What's Going On? - DB2 Workload Management: Identification of Activities

In an earlier blog post I had written about why Workload Management is needed. It's not just something for the database system or on the operating system level, it is really useful and done in "real life". But what is managed in the system, how are you able to identify activies in a DB2 database system? I am going to explain that today.

Before I dig deeper into the identification, first we need to clarify what is meant with "activity". It could be almost anything going on in the database system that is related to a single database and could be both user- and system-related tasks. The important distinction is that is on the database level, not for a DB2 instance. Identification of activities deals with three questions: WHO is doing WHAT on my database and WHERE is that data located?

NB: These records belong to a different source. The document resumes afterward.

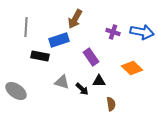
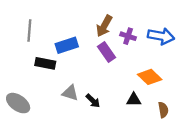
brown arrow: (75, 19) -> (104, 26), moved
purple rectangle: (91, 57) -> (107, 52), moved
black triangle: (99, 81) -> (134, 100), moved
brown semicircle: (111, 104) -> (163, 110), moved

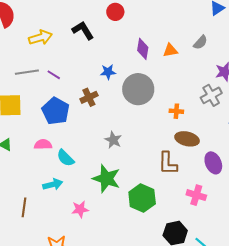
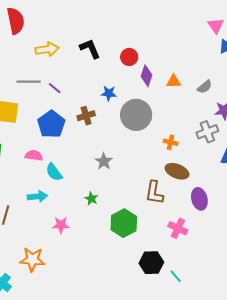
red circle: (115, 12) -> (129, 57), moved
gray semicircle: (200, 42) -> (205, 87), moved
green star: (106, 179) -> (91, 199), size x0.5

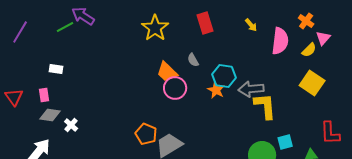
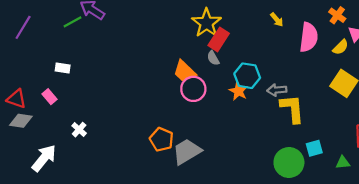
red rectangle: (205, 23) -> (219, 39), moved, turned 50
yellow star: (155, 28) -> (207, 23), moved
gray arrow: (251, 89) -> (277, 90), size x0.7
pink rectangle: (44, 95) -> (49, 97), turned -32
red triangle: (14, 97) -> (16, 99), turned -36
gray diamond: (50, 115) -> (21, 121), moved

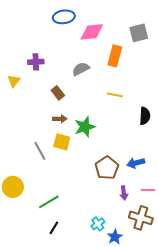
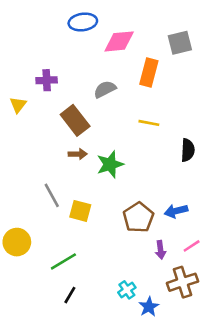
brown rectangle: (58, 93) -> (75, 120), size x1.6
yellow square: (62, 142) -> (80, 211), moved
pink line: (148, 190) -> (192, 246), turned -32
brown cross: (141, 218) -> (183, 282), turned -35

The WHO can be answered by looking at the connection properties such as:
  • Who is the user and which group does the user belong to? 
  • Is the user operating in a special role?
  • From where is the user connecting, does the machine have a name, is it from a specific application?
In DB2 these properties can be checked and used for identification of an activity by defining a workload (CREATE WORKLOAD). The workload object deals with the WHO. The WHAT and WHERE aspect of identification are handled by work classes. They are defined as part of a so-called work class set (CREATE WORK CLASS SET). Each work class can be used to identify an activity based on the type of work it is performing on the database and its related costs (the WHAT part). The type of work could be any combination of LOADing data, defining, altering or dropping objects (DDL), or read or write operations as part of select, insert, update, and delete statements (DML). The cost is what has been estimated by the DB2 compiler/optimizer and is the expected overall execution cost (timeron cost) or the cardinality (how many rows are we expecting in the result). Note that the actual cost of an activity is dealt with as part of controlling and managing the activities which I plan to describe in a later article.

By specifying a "data tag" for a work class, it can be related to storage groups or tablespaces and their priority. This is how activity can be identified by from WHERE the data is processed.

Because multiple work classes in a work class set could identify the same activity, the individual work classes can be ordered/positioned within the set. That way a work class with several properties could pick a very specific activity whereas other activities would be mapped to more general work classes.

Using the concepts of WORKLOAD and WORK CLASS SET it is possible to identify an activity. They help to understand what is going on in the DB2 database system. It is the prerequisite for actively controlling and managing the activities in the system by assigning resources.